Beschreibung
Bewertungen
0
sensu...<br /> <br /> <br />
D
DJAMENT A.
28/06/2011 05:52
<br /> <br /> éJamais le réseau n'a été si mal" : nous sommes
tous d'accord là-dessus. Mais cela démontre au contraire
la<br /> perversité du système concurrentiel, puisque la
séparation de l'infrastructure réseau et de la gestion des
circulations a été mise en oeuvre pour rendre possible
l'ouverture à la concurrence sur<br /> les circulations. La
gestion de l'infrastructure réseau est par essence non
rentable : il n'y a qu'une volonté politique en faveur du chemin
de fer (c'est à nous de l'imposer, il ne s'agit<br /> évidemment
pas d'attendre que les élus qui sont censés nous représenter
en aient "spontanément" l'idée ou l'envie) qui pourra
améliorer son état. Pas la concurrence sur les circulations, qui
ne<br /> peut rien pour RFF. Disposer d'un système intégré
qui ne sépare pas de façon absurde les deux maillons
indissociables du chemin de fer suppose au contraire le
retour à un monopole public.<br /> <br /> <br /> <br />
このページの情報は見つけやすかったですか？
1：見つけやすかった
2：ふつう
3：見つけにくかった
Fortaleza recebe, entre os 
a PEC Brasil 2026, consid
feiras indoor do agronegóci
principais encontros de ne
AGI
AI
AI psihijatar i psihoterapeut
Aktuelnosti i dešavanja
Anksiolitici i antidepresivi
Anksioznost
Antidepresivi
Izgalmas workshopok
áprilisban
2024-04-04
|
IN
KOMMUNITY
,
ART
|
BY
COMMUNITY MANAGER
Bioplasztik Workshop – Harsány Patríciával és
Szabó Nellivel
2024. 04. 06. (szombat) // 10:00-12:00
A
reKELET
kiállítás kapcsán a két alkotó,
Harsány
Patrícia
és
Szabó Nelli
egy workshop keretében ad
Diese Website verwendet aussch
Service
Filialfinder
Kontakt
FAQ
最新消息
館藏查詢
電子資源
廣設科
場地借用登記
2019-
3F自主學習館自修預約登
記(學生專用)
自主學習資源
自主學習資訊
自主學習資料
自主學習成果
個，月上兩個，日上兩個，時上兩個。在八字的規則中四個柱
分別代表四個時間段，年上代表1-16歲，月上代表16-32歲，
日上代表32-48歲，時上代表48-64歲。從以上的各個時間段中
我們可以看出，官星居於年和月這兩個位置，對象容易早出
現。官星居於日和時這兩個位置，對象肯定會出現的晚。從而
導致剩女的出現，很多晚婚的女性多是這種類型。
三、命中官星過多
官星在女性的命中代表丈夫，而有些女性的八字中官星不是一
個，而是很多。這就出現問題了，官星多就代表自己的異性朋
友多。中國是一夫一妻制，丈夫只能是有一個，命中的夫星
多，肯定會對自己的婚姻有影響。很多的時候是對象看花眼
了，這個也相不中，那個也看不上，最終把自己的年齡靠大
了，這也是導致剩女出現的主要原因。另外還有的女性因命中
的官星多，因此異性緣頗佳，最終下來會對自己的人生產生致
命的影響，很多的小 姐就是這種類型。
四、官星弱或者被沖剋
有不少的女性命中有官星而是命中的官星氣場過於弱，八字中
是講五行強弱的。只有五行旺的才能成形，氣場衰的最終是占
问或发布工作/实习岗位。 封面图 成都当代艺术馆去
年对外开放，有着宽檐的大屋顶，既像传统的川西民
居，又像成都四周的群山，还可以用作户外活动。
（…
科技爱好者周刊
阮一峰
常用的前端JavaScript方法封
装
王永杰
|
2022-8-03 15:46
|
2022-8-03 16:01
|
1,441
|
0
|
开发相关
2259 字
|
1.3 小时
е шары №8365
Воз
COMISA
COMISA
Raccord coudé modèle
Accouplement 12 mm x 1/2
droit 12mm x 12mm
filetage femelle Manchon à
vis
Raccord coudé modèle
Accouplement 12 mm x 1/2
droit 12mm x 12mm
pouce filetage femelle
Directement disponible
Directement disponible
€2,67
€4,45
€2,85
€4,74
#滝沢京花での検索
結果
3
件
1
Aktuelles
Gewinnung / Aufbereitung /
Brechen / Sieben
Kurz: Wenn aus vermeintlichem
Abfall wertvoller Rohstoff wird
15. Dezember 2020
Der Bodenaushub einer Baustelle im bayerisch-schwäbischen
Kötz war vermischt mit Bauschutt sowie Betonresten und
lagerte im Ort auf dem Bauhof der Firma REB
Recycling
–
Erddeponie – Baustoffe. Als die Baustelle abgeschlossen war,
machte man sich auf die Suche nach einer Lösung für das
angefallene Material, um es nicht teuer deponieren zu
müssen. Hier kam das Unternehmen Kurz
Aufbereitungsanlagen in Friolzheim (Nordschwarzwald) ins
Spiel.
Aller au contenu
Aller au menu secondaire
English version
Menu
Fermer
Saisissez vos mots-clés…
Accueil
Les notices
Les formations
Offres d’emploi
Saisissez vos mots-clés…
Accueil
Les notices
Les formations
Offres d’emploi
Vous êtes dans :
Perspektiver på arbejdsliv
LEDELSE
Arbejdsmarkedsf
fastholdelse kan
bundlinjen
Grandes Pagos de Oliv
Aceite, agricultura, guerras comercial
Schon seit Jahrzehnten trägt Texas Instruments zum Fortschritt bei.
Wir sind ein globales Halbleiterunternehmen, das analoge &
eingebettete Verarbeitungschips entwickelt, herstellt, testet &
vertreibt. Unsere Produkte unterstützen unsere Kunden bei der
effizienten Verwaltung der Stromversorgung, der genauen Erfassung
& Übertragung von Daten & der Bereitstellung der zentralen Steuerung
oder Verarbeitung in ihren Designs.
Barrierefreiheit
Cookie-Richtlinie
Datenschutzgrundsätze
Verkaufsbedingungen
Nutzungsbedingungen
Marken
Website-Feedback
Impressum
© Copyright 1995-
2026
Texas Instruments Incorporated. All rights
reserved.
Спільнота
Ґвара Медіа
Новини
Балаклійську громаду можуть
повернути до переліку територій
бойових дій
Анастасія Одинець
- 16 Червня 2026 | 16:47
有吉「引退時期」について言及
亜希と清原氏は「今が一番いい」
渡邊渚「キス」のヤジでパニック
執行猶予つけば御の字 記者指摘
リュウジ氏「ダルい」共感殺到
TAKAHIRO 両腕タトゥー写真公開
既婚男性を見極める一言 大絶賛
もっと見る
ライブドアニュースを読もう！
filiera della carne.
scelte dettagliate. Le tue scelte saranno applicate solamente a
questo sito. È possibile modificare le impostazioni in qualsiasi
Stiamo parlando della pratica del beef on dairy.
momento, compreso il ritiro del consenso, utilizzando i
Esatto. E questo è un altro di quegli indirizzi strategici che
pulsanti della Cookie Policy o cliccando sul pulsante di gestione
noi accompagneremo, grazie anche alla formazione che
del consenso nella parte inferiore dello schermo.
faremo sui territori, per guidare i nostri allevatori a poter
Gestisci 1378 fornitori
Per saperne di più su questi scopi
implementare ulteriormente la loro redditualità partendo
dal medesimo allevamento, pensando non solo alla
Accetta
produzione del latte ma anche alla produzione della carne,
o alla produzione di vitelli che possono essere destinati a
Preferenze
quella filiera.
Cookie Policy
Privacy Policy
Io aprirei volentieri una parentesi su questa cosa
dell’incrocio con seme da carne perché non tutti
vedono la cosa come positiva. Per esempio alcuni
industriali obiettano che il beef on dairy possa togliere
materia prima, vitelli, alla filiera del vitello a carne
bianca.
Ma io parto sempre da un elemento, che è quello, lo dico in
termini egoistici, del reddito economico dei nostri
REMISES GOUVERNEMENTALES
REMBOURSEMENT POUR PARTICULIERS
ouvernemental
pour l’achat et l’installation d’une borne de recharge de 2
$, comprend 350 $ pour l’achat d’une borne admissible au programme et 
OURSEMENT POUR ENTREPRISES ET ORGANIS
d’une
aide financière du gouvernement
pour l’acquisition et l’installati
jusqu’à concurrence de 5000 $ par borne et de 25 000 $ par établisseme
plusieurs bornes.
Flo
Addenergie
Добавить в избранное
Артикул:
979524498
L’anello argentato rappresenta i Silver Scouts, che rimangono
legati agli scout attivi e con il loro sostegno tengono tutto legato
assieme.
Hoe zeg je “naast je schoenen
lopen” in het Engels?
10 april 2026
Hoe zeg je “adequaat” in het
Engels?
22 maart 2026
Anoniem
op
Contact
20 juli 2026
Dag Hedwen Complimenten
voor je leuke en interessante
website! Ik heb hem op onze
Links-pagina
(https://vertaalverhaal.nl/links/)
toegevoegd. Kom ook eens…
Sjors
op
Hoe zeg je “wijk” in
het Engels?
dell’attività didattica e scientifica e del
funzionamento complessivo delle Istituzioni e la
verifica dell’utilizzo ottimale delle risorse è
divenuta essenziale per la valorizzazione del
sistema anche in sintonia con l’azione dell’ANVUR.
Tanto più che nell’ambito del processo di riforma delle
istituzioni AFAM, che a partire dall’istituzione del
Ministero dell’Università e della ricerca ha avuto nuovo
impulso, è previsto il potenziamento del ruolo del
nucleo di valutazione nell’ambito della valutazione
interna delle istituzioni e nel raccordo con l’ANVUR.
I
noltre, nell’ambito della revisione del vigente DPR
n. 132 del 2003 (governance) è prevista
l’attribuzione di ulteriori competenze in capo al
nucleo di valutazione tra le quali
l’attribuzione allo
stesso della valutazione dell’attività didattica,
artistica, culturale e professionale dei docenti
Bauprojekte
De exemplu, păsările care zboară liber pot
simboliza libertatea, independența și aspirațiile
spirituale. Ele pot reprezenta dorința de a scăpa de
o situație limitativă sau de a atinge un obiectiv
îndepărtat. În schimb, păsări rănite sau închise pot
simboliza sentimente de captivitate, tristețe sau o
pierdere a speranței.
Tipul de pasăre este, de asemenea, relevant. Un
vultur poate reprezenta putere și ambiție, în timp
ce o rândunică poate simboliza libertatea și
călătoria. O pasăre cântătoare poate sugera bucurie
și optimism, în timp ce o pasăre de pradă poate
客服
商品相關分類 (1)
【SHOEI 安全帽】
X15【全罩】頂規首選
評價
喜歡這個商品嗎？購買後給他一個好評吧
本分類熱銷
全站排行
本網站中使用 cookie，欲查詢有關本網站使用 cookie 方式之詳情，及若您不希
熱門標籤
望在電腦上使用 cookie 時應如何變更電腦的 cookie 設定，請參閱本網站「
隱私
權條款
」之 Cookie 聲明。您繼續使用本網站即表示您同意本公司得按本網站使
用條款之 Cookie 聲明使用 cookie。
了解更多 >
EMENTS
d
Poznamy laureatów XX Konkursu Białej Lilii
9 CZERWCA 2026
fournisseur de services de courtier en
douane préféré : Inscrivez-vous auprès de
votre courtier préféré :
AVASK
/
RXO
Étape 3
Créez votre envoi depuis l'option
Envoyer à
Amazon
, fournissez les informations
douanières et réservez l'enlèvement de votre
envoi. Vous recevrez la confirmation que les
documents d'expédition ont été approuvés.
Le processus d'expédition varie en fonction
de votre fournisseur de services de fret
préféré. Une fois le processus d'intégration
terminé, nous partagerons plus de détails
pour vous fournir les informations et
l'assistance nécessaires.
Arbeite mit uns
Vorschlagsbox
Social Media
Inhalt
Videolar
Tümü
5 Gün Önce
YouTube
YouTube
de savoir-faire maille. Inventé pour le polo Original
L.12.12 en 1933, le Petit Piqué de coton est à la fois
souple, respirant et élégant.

§

» **TASK GOAL**: When you reach the line that contains "友多。中國是一夫一妻制，丈夫只能是有一個，命中的夫星", stop; output it and every line before it from the start of the data, exactly as written.

» **RESULT OF THE TASK**:
Beschreibung
Bewertungen
0
sensu...<br /> <br /> <br />
D
DJAMENT A.
28/06/2011 05:52
<br /> <br /> éJamais le réseau n'a été si mal" : nous sommes
tous d'accord là-dessus. Mais cela démontre au contraire
la<br /> perversité du système concurrentiel, puisque la
séparation de l'infrastructure réseau et de la gestion des
circulations a été mise en oeuvre pour rendre possible
l'ouverture à la concurrence sur<br /> les circulations. La
gestion de l'infrastructure réseau est par essence non
rentable : il n'y a qu'une volonté politique en faveur du chemin
de fer (c'est à nous de l'imposer, il ne s'agit<br /> évidemment
pas d'attendre que les élus qui sont censés nous représenter
en aient "spontanément" l'idée ou l'envie) qui pourra
améliorer son état. Pas la concurrence sur les circulations, qui
ne<br /> peut rien pour RFF. Disposer d'un système intégré
qui ne sépare pas de façon absurde les deux maillons
indissociables du chemin de fer suppose au contraire le
retour à un monopole public.<br /> <br /> <br /> <br />
このページの情報は見つけやすかったですか？
1：見つけやすかった
2：ふつう
3：見つけにくかった
Fortaleza recebe, entre os 
a PEC Brasil 2026, consid
feiras indoor do agronegóci
principais encontros de ne
AGI
AI
AI psihijatar i psihoterapeut
Aktuelnosti i dešavanja
Anksiolitici i antidepresivi
Anksioznost
Antidepresivi
Izgalmas workshopok
áprilisban
2024-04-04
|
IN
KOMMUNITY
,
ART
|
BY
COMMUNITY MANAGER
Bioplasztik Workshop – Harsány Patríciával és
Szabó Nellivel
2024. 04. 06. (szombat) // 10:00-12:00
A
reKELET
kiállítás kapcsán a két alkotó,
Harsány
Patrícia
és
Szabó Nelli
egy workshop keretében ad
Diese Website verwendet aussch
Service
Filialfinder
Kontakt
FAQ
最新消息
館藏查詢
電子資源
廣設科
場地借用登記
2019-
3F自主學習館自修預約登
記(學生專用)
自主學習資源
自主學習資訊
自主學習資料
自主學習成果
個，月上兩個，日上兩個，時上兩個。在八字的規則中四個柱
分別代表四個時間段，年上代表1-16歲，月上代表16-32歲，
日上代表32-48歲，時上代表48-64歲。從以上的各個時間段中
我們可以看出，官星居於年和月這兩個位置，對象容易早出
現。官星居於日和時這兩個位置，對象肯定會出現的晚。從而
導致剩女的出現，很多晚婚的女性多是這種類型。
三、命中官星過多
官星在女性的命中代表丈夫，而有些女性的八字中官星不是一
個，而是很多。這就出現問題了，官星多就代表自己的異性朋
友多。中國是一夫一妻制，丈夫只能是有一個，命中的夫星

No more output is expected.